Friday 5 December 2008

 

The latest culture as recommended by our staff

Michael Henderson

Michael Henderson suggests


Shifting combinations

Wednesday, 9th July 2008

Margaret Mellis: A Life in Colour
Until 31 August

Constructed: 40 Years of the UEA Collection

Sainsbury Centre for Visual Arts, until 14 December

The painter and construction-maker Margaret Mellis has led a remarkable and productive life, though sadly she is now living out the remainder of her existence in the twilight of Alzheimer’s, confined to bed and unable to work. Born in 1914 in China of Scottish parents, she came to Scotland as a baby, growing up to study music which she forsook for painting at Edinburgh College of Art in 1929. A talented student, she won a travelling award, studied with André Lhote in Paris, got to know Spain and Italy a little, before studying briefly at the Euston Road School in 1938 and marrying the writer and painter Adrian Stokes. They went to live near St Ives in Cornwall in 1939, and soon friends and refugees from the war turned up to stay: Ben Nicholson and Barbara Hepworth (with their children) and then Naum Gabo and his wife. In this creative and social ferment, Margaret Mellis the artist reached maturity.

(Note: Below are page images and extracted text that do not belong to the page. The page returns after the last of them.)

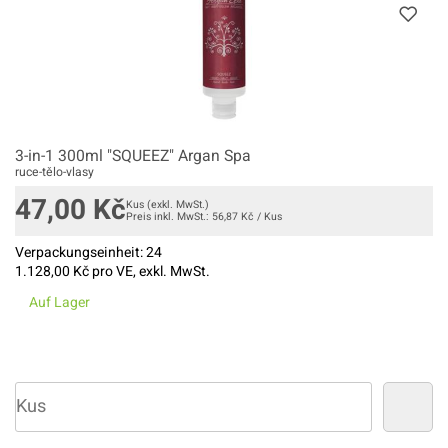
3-in-1 300ml "SQUEEZ" Argan Spa
ruce-tělo-vlasy
47,00
Kč
Kus
(exkl. MwSt.)
Preis inkl. MwSt.:
56,87
Kč
/
Kus
Verpackungseinheit:
24
1.128,00
Kč pro VE, exkl. MwSt.
Auf Lager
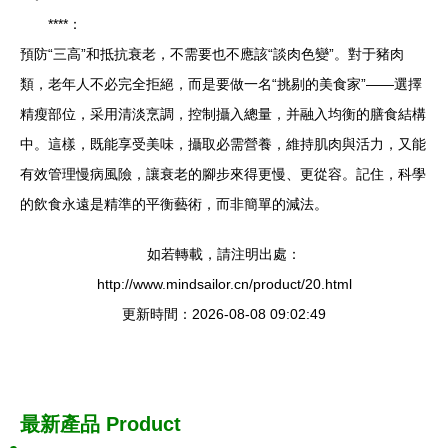
****：
預防“三高”和抵抗衰老，不需要也不應該“談肉色變”。對于豬肉
類，老年人不必完全拒絕，而是要做一名“挑剔的美食家”——選擇
精瘦部位，采用清淡烹調，控制攝入總量，并融入均衡的膳食結構
中。這樣，既能享受美味，攝取必需營養，維持肌肉與活力，又能
有效管理慢病風險，讓衰老的腳步來得更慢、更從容。記住，科學
的飲食永遠是精準的平衡藝術，而非簡單的減法。
如若轉載，請注明出處：
http://www.mindsailor.cn/product/20.html
更新時間：2026-08-08 09:02:49
最新產品
Product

Colour was from the first her element (she remembered being bathed as a child in a blue-and-white china basin with dragons on it), but Nicholson and Gabo made her concentrate on structure, and think in a different way. Her work after that developed a strong constructivist leaning while maintaining a fruitful and intimate dialogue with colour. Mellis’s life moved on after the war. Her marriage to Stokes broke down, she met and married the poet Francis Davison, and they went to live in the south of France before settling in deepest Suffolk in 1950. Here they lived in a primitive though idyllic cottage near Diss, growing barley because it was subsidised and keeping hens to sell the eggs. A move to Southwold on the coast in 1976 prompted Mellis to make the first of the driftwood constructions she was to become famous for, and after Davison’s death in 1984 she entered upon an immensely productive phase which lasted until 2001. The current exhibition at UEA covers most periods of her work, but concentrates on these late and beguiling constructions.